Extracted entries:
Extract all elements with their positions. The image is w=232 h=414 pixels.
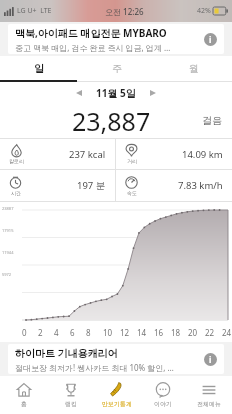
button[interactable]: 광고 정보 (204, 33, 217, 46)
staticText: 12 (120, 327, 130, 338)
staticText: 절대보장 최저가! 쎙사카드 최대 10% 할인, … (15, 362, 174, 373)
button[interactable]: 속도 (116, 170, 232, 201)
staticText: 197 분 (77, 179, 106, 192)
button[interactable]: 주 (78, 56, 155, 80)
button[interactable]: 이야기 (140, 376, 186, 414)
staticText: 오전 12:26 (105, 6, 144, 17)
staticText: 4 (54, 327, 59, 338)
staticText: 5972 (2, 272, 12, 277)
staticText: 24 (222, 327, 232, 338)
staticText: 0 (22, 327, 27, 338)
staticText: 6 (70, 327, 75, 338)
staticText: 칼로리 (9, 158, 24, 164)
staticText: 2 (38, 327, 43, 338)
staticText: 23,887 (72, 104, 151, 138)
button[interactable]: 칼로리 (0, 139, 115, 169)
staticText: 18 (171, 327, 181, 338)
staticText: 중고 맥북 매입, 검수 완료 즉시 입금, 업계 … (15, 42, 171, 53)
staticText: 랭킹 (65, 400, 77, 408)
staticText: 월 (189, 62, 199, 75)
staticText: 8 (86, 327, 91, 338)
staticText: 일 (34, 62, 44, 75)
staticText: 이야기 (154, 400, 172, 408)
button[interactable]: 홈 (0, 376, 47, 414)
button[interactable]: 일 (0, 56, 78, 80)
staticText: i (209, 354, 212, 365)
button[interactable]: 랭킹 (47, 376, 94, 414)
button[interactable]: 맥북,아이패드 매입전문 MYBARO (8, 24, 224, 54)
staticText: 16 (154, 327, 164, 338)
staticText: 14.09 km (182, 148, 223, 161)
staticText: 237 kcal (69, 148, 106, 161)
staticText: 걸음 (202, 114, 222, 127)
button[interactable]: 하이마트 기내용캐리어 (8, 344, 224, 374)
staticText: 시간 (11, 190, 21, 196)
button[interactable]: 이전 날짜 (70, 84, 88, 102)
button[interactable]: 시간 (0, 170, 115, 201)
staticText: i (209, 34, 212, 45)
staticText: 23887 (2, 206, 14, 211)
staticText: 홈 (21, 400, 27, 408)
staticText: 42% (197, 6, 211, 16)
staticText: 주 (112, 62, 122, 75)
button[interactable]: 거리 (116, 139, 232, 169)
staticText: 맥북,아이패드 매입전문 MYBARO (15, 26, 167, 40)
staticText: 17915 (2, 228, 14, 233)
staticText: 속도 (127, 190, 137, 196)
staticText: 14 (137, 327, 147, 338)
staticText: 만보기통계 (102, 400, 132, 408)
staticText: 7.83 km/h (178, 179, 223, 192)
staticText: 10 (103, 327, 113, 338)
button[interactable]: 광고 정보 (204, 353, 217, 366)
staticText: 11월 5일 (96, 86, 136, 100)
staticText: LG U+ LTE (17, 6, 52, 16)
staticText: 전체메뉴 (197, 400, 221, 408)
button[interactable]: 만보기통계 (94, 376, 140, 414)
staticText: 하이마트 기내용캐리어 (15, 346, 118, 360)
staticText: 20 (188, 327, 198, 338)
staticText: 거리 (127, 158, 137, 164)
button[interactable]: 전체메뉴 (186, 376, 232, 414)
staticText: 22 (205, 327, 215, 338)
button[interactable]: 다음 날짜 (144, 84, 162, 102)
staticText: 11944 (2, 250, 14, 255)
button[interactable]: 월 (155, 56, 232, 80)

...

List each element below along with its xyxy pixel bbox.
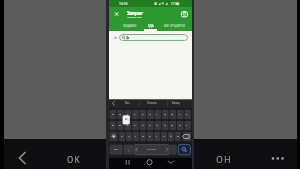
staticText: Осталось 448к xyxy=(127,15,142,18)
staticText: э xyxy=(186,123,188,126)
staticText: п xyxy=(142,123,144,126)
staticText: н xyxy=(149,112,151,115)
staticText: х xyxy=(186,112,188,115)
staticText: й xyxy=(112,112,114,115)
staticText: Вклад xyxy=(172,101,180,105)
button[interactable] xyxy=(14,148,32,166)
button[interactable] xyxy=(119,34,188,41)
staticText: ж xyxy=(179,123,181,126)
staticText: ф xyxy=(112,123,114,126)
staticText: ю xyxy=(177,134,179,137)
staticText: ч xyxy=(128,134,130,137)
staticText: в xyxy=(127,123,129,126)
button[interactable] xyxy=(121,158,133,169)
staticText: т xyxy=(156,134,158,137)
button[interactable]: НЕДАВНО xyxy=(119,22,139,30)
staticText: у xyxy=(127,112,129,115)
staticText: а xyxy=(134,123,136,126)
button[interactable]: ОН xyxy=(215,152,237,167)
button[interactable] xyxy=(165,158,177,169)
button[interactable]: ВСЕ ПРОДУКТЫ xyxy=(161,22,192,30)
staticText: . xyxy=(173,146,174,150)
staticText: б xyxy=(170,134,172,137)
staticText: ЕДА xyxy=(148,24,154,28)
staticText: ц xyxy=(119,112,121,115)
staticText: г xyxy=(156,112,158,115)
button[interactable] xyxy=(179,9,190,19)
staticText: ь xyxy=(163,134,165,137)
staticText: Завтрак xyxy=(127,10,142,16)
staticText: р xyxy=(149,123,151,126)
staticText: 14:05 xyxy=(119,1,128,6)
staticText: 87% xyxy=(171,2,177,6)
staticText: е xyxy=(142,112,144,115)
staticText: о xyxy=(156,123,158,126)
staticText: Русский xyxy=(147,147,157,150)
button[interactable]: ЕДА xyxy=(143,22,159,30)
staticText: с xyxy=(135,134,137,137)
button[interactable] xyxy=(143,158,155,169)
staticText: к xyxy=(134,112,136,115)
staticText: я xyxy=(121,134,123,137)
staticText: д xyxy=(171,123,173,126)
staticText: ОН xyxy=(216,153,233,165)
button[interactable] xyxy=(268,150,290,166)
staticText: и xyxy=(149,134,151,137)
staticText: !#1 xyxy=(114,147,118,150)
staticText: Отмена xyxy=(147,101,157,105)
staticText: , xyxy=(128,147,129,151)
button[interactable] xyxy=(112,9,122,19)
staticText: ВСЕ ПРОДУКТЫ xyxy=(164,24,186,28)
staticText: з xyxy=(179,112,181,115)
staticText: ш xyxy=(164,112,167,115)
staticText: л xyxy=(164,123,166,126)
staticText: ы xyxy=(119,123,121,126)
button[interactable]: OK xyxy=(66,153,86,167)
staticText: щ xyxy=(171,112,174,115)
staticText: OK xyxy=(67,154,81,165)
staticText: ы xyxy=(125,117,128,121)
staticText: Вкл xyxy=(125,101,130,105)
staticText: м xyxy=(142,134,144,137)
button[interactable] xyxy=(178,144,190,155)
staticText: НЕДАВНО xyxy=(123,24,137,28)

Instructions to follow: Count the lines in the records that include the word "НЕДАВНО". Report the total alone.

Output of the task: 2